The Trend of Audio Books

A Cautionary Tale Concerning the Latest Revolution in Literature

N. Mate
Having failed several times to make it through any significant portion of Chaucer's Canterbury Tales, I decided to try the audio book route. I wanted to read it because I had gotten a lot out of the parts that I had read: the story seems to consist mostly of fart jokes, jokes about sleeping with the farmer's daughter, and people slandering each other's intelligence and/or professions. Not that I feel any dearth of such standards in our modern entertainment, but it's comforting and somewhat reassuring to hear them coming from a bygone era. I purchased a recording of some selections, hoping that a skillful reading would help me get Chaucer's narrative voice into my head as I had already done with Shakespeare. I know that the whole book -- actually a poem -- is a series of nested stories, with person A telling a story where-in person B tells a story which is itself about person C waking up, cheating on his wife, and then telling person D a story...

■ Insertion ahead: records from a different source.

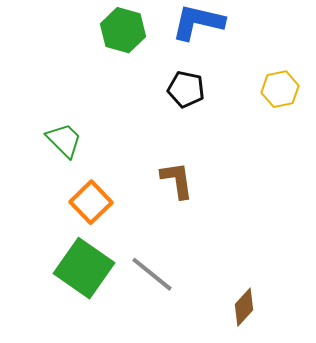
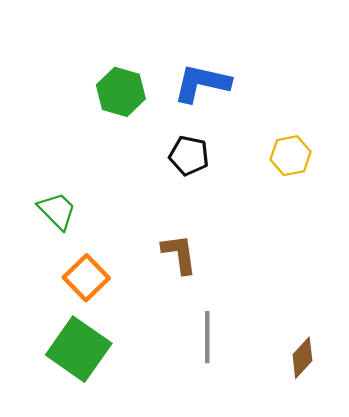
gray line: (152, 274) -> (207, 337), moved, turned 51
brown diamond: (244, 307) -> (302, 358), moved

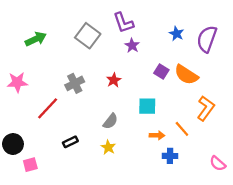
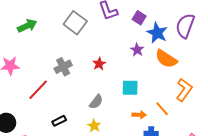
blue star: (176, 34) -> (157, 33), moved, size x1.5
purple star: (132, 45) -> (137, 50), moved
purple square: (161, 71) -> (139, 18), moved

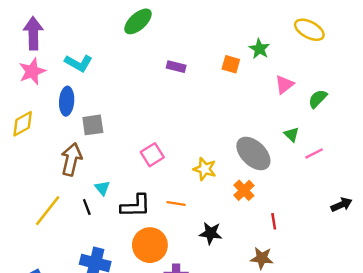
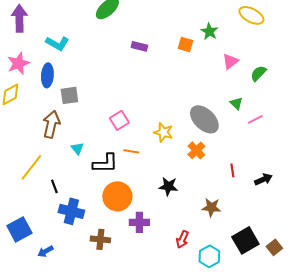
pink star: (32, 71) -> (18, 63), moved
orange line: (176, 203) -> (131, 151), moved
black arrow: (341, 205) -> (263, 179), moved
black line: (87, 207) -> (54, 186), moved
red line: (274, 221) -> (232, 170), moved

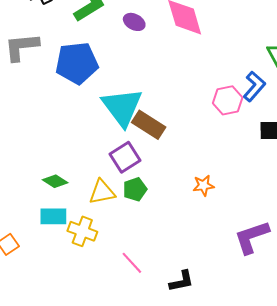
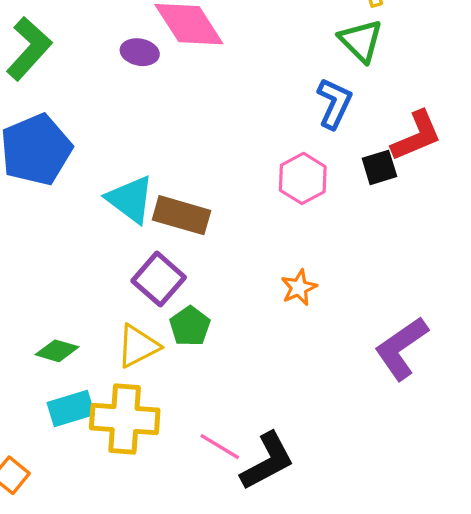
purple ellipse: (134, 22) -> (140, 52), moved
pink hexagon: (228, 100) -> (303, 178), moved
cyan triangle: (122, 107) -> (130, 199), size x0.7
yellow cross: (82, 231) -> (125, 419), size x1.4
black L-shape: (182, 281) -> (267, 461), moved, size x1.4

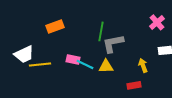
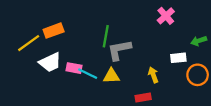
pink cross: (157, 22) -> (166, 16), moved
white trapezoid: (24, 54) -> (50, 62), moved
yellow line: (40, 64) -> (29, 43), moved, turned -30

So I was surprised to be following the narrative as well as I was. I listened to the audio book on my CD player while making dinner. I followed along with persons A through F, listened to a friar introducing a story about a coxswain (or some other archaic profession), listened to his story, then followed along as the seamstress (or was she a handmaiden?) interrupted with her own story -- but was she interrupting person D, the chandler, or person B, the deacon? And why are half of all the professions members of a religious order? Who attended church services back then if everyone was qualified to stand in the pulpit? I didn't have too long to worry about the hand seamstress, because right about then, person K finished his story to the approval of his audience.

Person K? What happened to storytellers A through J? Did I miss a layer of narrative, or was K the storyteller who had concocted them all? I had only gotten about twenty minutes into this rat's nest, and I was already hopelessly lost. I had no better chance of following Chaucer's tortuous path than I did gleaning anything from a T.S. Eliot poem without the benefit of an encyclopedia, a French-to-English dictionary, a copy of Bulfinch's Mythology, and a fifth of vodka. I was ready to give up and listen to Maroon Five when I happened to glance at the mode indicator on the CD player.

I had accidently set the player to "shuffle."